It was impossible to take a pretty picture of this chicken; I did my best. Here’s the problem: I have a very hard time cooking in a slow cooker without burning things. It seems fool-proof, the CrockPot. I mean, it should be the easiest type of cooking because you just throw everything in and walk away. Admittedly I typically prefer all my meat on the more “well-done” side, but I never have problems with routinely burning things except when I’m using the CrockPot. As I plan to start using the slow cooker two nights a week while I’m in class until 8pm, I find the prospect of eating overcooked food for the next fifteen weeks rather dim. Any tips or suggestions? For this recipe I used fresh chicken (not frozen) and it was cooking for right at 6 hours when I got home from class to see it was already quite brown.
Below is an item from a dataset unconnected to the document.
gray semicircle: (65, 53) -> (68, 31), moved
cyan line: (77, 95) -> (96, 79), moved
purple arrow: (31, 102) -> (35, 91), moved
Aside from that, this recipe was just not a winner. Despite my recent affection for mustard, I still can’t consider myself a huge fan, and this was definitely too mustard-y. I felt like the other flavors were just overwhelmed and didn’t stand out. Ryan and I both ate it but agreed we would prefer not to make it again. I would give it two stars.
2 boneless, skinless chicken breast
1 tablespoon low-sodium soy sauce
2 cloves garlic, minced
3 tablespoons lime juice
½ cup honey mustard
Combine soy sauce, garlic, lime juice, and mustard in a small bowl.
Place chicken in slow cooker, and pour sauce over the top.
Cook on low for 7-9 hours or on high for 4-5 for frozen chicken. If your chicken is fresh, check it after 3 hours on high or 6 hours on low.